4. De selectie van het aantal laslagen
Meerlaagslassen wordt vaak gebruikt bij het booglassen van middeldikke en dikke platen.Meer lagen zijn gunstig om de plasticiteit en taaiheid van de las te verbeteren, vooral voor koudgebogen hoeken.Het is echter noodzakelijk om de schadelijke effecten van oververhitting van het gewricht en het uitzetten van de door hitte beïnvloede zone te voorkomen.Bovendien heeft de toename van het aantal lagen de neiging de vervorming van de las te vergroten.Daarom moet dit door een alomvattende overweging worden bepaald.
5. Selectie van het type voeding en polariteit
DC-voeding heeft een stabiele boog, kleine spatten en een goede laskwaliteit.Het wordt over het algemeen gebruikt voor het lassen van belangrijke lasconstructies of dikke platen met grote stijfheidsstructuren.

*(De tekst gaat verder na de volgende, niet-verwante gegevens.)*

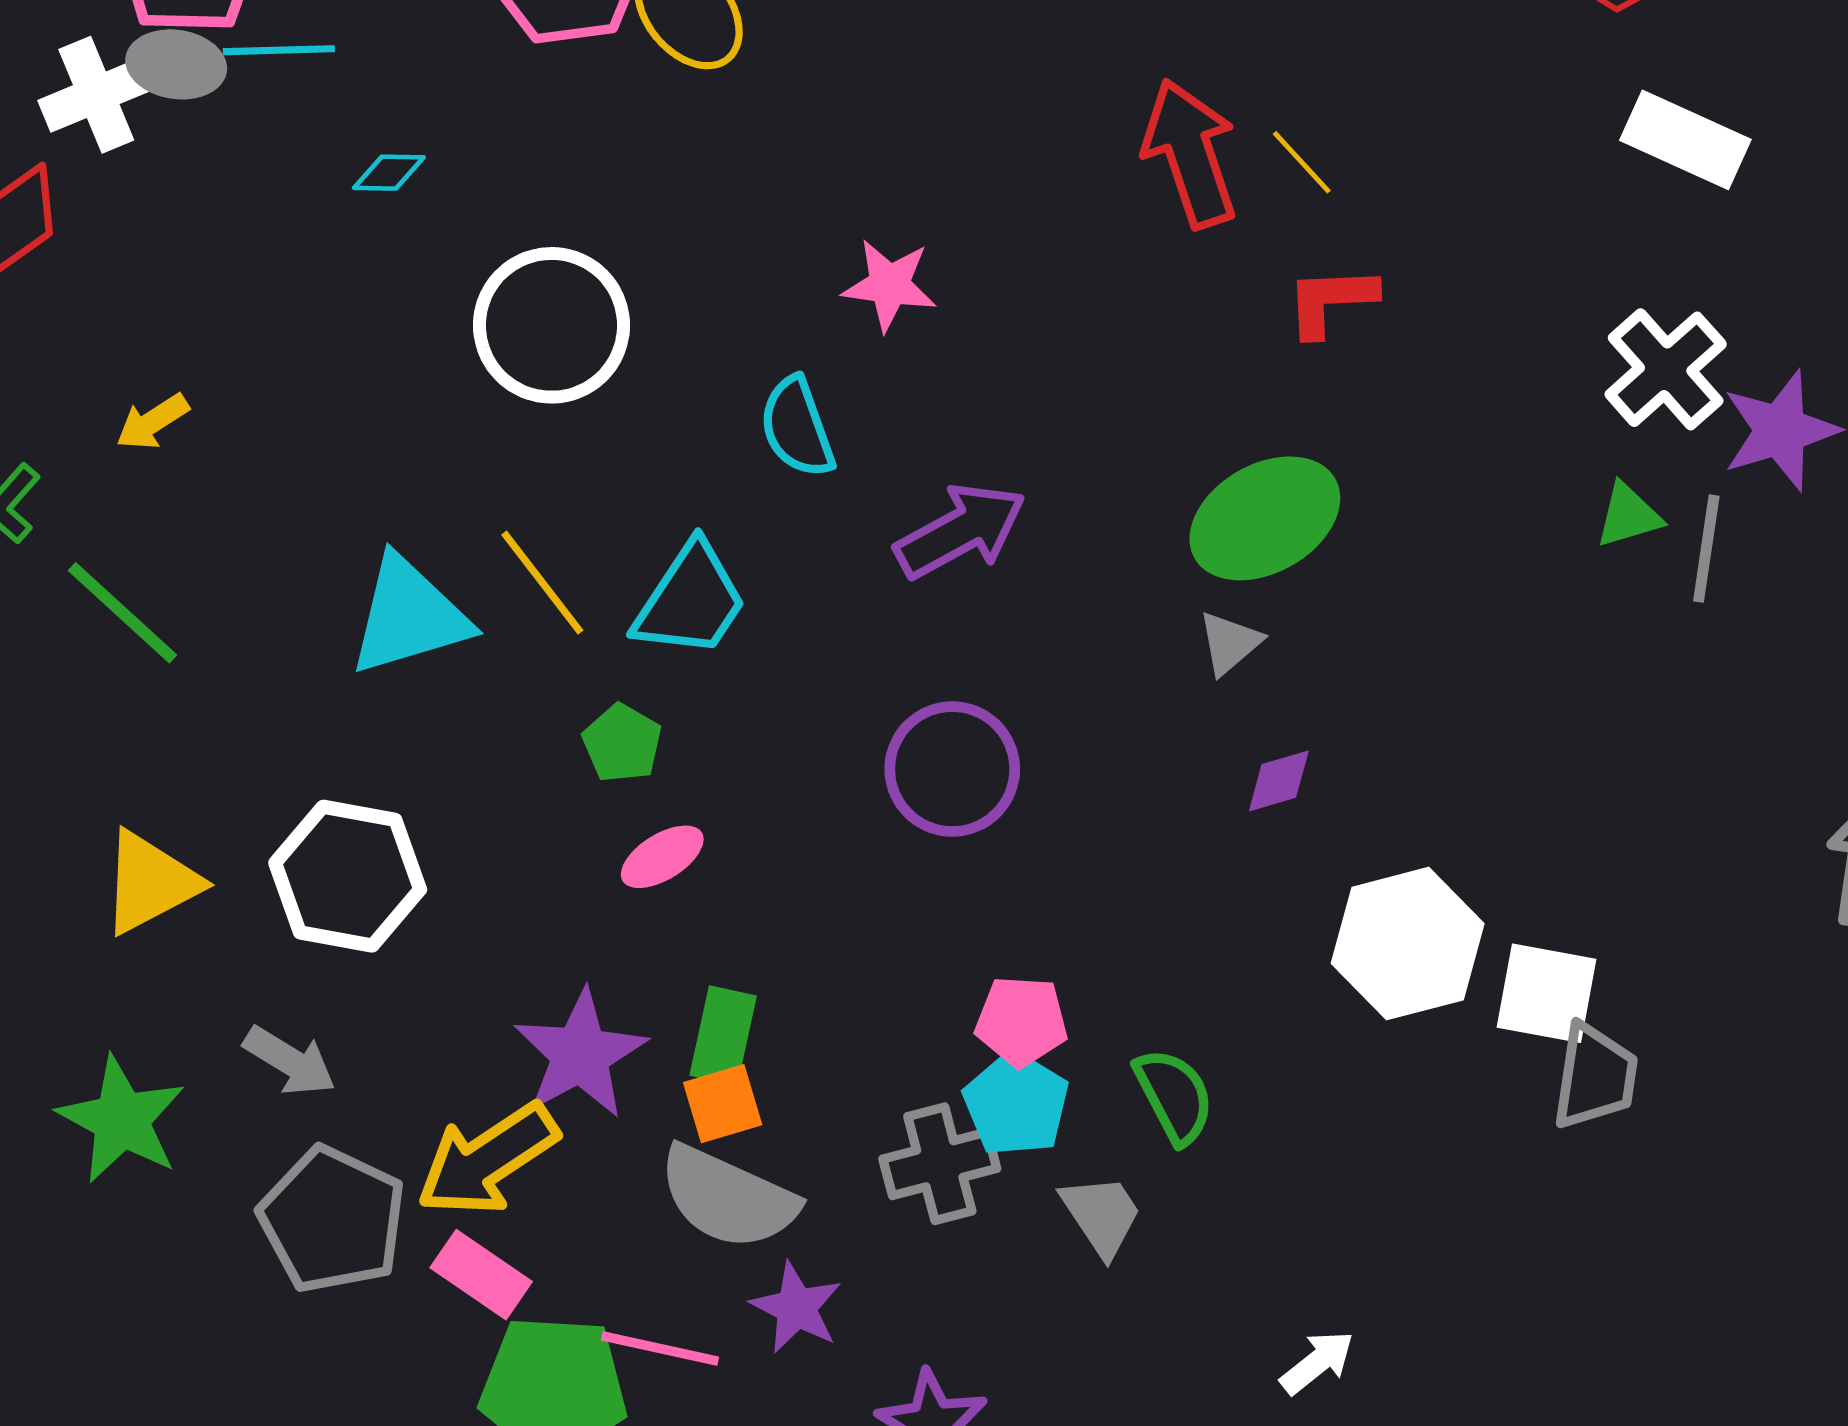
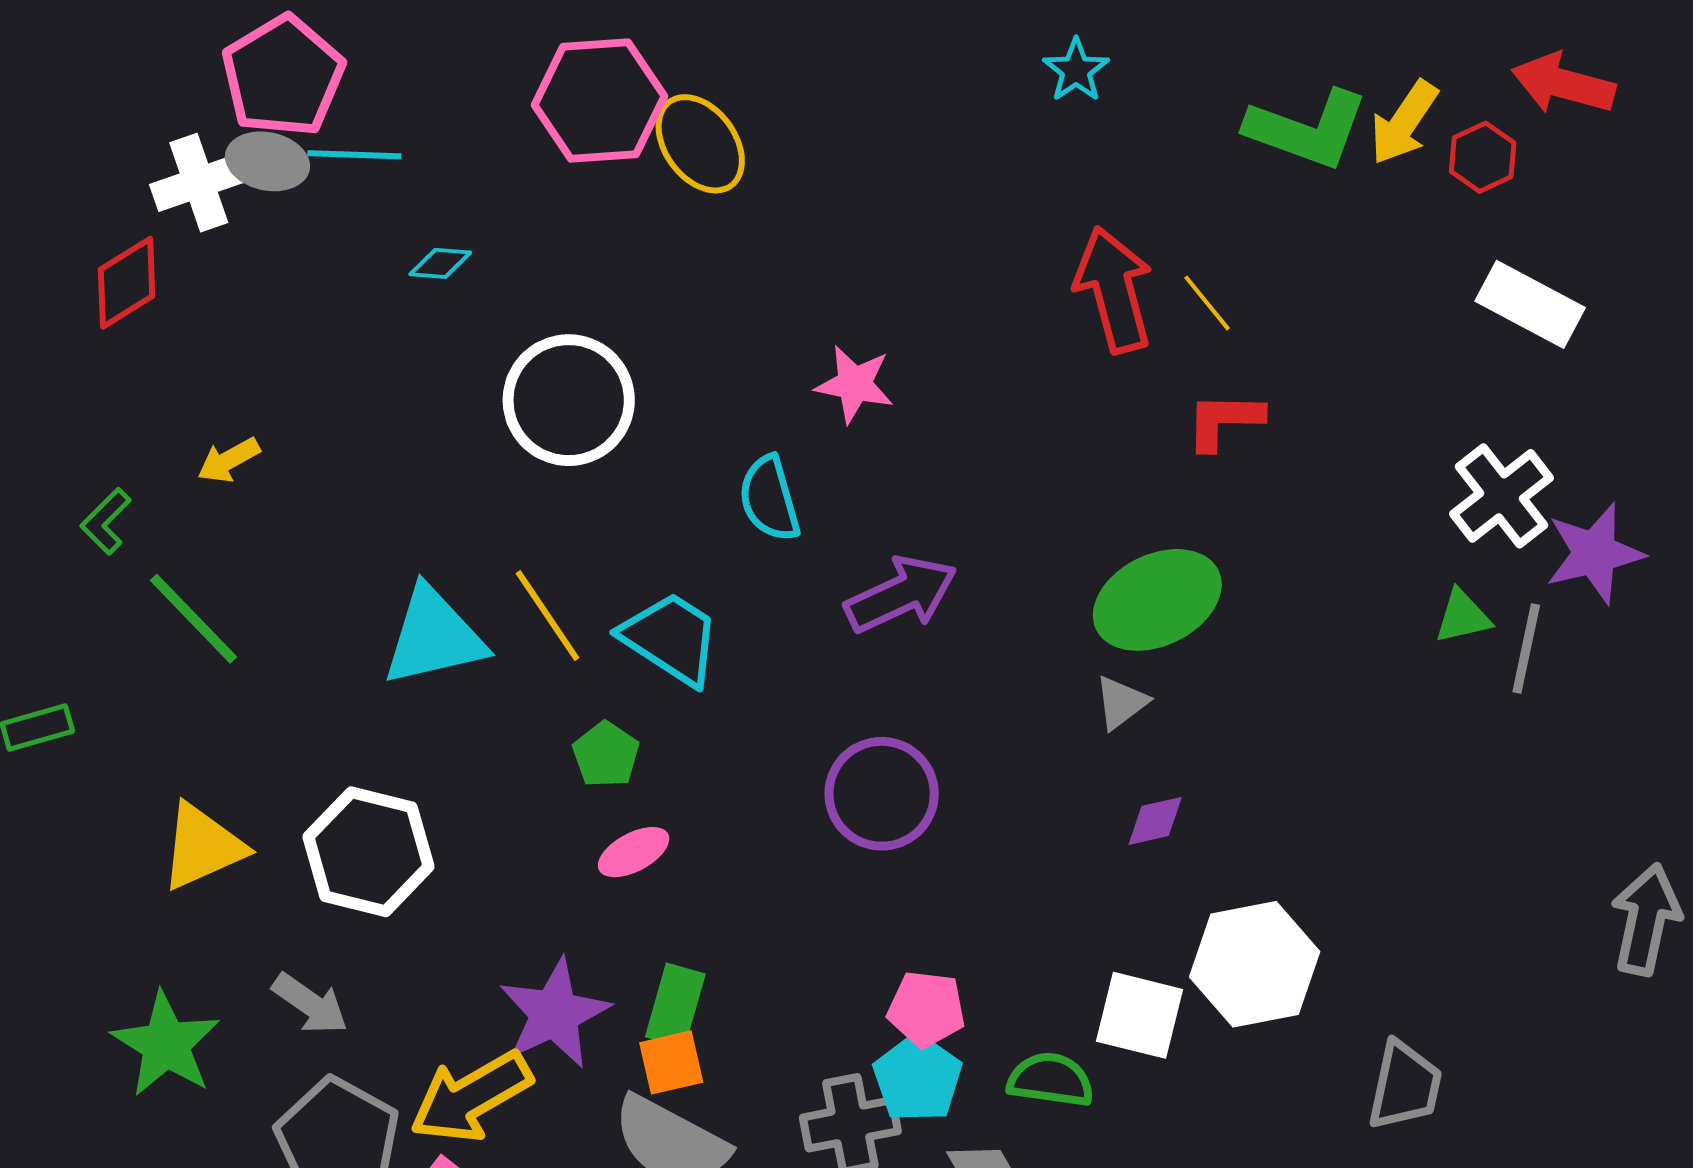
cyan trapezoid: (691, 600) -> (671, 638), turned -94
white square: (1546, 993) -> (1140, 1015), moved
green semicircle: (1174, 1096) -> (1051, 1080), turned -58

In andere gevallen moet u eerst overwegen om een AC-lasapparaat te gebruiken, omdat het AC-lasapparaat een eenvoudige structuur, lage kosten en gemakkelijker te gebruiken en te onderhouden heeft dan een DC-lasapparaat.De keuze van de polariteit is gebaseerd op de aard van de elektrode en de eigenschappen van het lassen.De temperatuur van de anode in de boog is hoger dan de temperatuur van de kathode en er worden verschillende polariteiten gebruikt om verschillende lasnaden te lassen.